WASHINGTON — The Homeland Security Department released from its jails more than 2,000 illegal immigrants facing deportation in recent weeks due to looming budget cuts and planned to release 3,000 more during March, The Associated Press has learned.
The newly disclosed figures, cited in internal budget documents reviewed by the AP, are significantly higher than the "few hundred" illegal immigrants the Obama administration acknowledged this week had been released under the budget-savings process.
The government documents show that Immigrations and Customs Enforcement released roughly 1,000 illegal immigrants from its jails around the U.S. each week since at least Feb. 15. The agency's field offices have reported more than 2,000 immigrants released before intense criticism this week led to a temporary shutdown of the plan, according to the documents.
The states where immigrants were released include Arizona, California, Georgia and Texas.
The White House has said it was not consulted about the releases, and Homeland Security Secretary Janet Napolitano has acknowledged they occurred in a manner she regrets. White House spokesman Jay Carney on Wednesday said the government had released "a few hundred" of the roughly 30,000 illegal immigrants held in federal detention pending deportation proceedings. Carney said the immigrants released were "low-risk, noncriminal detainees," and the decision was made by career ICE officials.
As of last week, the agency held an average daily population of 30,733 in its jails.

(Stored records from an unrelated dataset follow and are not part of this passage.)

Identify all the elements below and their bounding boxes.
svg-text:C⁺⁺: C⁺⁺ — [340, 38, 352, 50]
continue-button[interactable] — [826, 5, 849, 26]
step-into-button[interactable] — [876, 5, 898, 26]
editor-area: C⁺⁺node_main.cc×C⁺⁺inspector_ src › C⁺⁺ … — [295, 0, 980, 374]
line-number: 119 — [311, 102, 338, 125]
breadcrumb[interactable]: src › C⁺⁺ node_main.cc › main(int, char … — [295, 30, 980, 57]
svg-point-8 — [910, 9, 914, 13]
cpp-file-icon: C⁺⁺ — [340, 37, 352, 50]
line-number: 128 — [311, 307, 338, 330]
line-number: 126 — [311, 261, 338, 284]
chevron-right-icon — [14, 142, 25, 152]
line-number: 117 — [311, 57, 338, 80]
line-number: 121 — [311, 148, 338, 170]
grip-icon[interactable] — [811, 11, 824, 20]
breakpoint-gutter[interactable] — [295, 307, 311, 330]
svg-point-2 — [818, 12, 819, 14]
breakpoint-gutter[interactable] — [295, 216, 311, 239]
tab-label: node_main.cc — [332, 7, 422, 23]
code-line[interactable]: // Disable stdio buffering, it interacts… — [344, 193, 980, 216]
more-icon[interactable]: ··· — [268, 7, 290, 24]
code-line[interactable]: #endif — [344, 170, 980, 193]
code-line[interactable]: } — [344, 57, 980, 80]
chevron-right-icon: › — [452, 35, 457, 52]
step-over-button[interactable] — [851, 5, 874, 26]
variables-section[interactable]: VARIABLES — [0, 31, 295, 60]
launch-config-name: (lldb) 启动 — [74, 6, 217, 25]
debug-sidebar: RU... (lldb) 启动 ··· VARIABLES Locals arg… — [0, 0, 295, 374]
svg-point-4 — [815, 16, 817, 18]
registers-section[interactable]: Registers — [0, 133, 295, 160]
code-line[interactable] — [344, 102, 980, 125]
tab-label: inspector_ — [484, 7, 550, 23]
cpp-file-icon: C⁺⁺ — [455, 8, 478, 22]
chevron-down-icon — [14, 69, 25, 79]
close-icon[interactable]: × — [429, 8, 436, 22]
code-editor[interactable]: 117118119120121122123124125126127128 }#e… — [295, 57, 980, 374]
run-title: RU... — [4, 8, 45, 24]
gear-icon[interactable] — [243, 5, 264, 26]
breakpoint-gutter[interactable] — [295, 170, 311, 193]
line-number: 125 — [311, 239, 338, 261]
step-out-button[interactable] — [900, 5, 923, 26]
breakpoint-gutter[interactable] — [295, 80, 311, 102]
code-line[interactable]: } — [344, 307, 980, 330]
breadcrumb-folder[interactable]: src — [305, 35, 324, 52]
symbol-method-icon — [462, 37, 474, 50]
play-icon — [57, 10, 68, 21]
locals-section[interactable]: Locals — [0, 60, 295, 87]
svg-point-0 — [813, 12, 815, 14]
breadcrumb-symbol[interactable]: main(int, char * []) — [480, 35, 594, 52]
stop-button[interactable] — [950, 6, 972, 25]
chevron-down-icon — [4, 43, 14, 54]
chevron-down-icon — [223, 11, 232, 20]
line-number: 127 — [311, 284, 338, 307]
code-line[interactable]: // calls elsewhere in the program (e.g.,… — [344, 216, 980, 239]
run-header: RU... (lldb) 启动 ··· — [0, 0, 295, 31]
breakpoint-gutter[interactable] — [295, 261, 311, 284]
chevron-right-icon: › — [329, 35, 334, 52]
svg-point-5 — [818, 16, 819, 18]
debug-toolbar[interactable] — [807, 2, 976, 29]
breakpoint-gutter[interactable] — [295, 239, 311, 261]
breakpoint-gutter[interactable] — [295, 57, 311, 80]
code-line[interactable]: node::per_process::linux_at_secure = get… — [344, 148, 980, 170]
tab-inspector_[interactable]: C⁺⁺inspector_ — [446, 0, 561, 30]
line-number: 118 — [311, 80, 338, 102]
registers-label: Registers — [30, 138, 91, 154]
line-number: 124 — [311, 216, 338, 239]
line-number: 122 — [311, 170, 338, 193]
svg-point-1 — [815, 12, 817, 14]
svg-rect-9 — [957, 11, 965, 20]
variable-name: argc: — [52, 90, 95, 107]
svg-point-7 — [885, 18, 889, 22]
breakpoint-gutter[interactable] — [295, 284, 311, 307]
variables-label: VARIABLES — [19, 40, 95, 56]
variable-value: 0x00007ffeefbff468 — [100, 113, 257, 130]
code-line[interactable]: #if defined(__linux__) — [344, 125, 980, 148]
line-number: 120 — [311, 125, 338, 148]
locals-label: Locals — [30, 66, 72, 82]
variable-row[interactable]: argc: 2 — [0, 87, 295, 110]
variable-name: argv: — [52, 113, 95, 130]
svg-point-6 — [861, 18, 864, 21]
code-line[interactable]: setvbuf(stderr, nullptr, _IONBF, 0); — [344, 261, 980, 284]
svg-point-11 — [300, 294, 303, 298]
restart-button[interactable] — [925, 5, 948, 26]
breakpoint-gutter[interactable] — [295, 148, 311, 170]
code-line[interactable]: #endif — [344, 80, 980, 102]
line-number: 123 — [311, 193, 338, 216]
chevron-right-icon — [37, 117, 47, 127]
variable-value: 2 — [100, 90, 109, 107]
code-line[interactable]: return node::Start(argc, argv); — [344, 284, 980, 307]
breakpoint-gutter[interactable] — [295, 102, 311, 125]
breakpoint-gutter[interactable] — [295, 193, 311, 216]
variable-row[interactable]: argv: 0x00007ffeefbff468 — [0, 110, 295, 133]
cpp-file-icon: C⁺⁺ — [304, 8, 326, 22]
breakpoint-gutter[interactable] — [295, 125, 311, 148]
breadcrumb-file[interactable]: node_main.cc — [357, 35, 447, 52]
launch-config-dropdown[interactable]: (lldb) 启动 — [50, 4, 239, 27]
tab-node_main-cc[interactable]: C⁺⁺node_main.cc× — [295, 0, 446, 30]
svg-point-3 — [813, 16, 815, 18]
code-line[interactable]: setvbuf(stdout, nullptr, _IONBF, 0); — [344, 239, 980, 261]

The internal budget documents reviewed by the AP show the Obama administration had intended to reduce those figures to 25,748 by March 31.
The White House did not comment immediately Friday on the higher number of immigrants released.
ICE spokesman Brian Hale said Friday the numbers of immigration detainees fluctuate daily, but he reiterated only several hundred illegal immigrants had been released. "Beyond that normal movement, and as fiscal uncertainty remains over the continuing resolution and possible sequestration, ICE reviewed its detained population to ensure detention levels stay within ICE's current budget and placed several hundred individuals on methods of supervision less costly than detention," Hale said in a statement. "At this point, we don't anticipate additional releases, but that could change."